“It was like a gift from the past,” says Adamic’s boss, Ron Koenig. “He put his name up fifty feet off the ground where no one could see it, with the thought that someday someone would see his name.”
Many people know that Law School alum William Cook (class of 1882) gave the money for the beautiful Law Quadrangle. Historians are well aware that York and Sawyer, well-respected East Coast architects, designed the buildings. But until Adamic discovered Bock’s note, the artisans who decorated the building had remained uncredited.
A city directory of the time shows a Herman R. Bock and his wife, Elizabeth, living at 435 South First Street. His occupation is listed as “painter.”

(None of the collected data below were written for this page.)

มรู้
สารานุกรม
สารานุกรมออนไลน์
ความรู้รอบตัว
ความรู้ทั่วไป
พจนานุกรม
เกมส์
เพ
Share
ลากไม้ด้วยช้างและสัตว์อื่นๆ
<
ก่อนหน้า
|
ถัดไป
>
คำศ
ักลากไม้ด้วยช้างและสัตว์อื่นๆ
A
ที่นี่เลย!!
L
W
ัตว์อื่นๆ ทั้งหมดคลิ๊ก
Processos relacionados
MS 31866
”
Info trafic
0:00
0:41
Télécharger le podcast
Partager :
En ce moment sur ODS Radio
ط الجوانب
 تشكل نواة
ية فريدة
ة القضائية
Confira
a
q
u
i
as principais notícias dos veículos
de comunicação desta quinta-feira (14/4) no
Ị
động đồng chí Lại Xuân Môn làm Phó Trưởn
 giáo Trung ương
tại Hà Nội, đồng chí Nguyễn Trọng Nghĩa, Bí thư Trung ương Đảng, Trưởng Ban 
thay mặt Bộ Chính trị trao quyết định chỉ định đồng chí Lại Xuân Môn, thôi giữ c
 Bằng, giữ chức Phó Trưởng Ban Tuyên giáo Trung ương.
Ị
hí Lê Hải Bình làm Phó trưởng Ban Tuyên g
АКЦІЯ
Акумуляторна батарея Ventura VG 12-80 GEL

“Decorative painters were the unsung heroes” of historic buildings, Koenig says. “They traveled from project to project and kept a low profile.” Although they’re rare, Koenig had previously run across a couple of other examples of artisans who have left their names to posterity. In the early 1990s, when he was working at the state capitol in Lansing, he found the name Frank Baumgras written on the top of a door frame. The door was poplar and pine, treated to look like walnut. Koenig did some research and discovered that Baumgras was only peripherally involved in the decoration—his brothers and nephews did most of it—so it’s possible he signed his work because he was unused to anonymity. The name was left intact, with a piece of Plexiglas to protect it.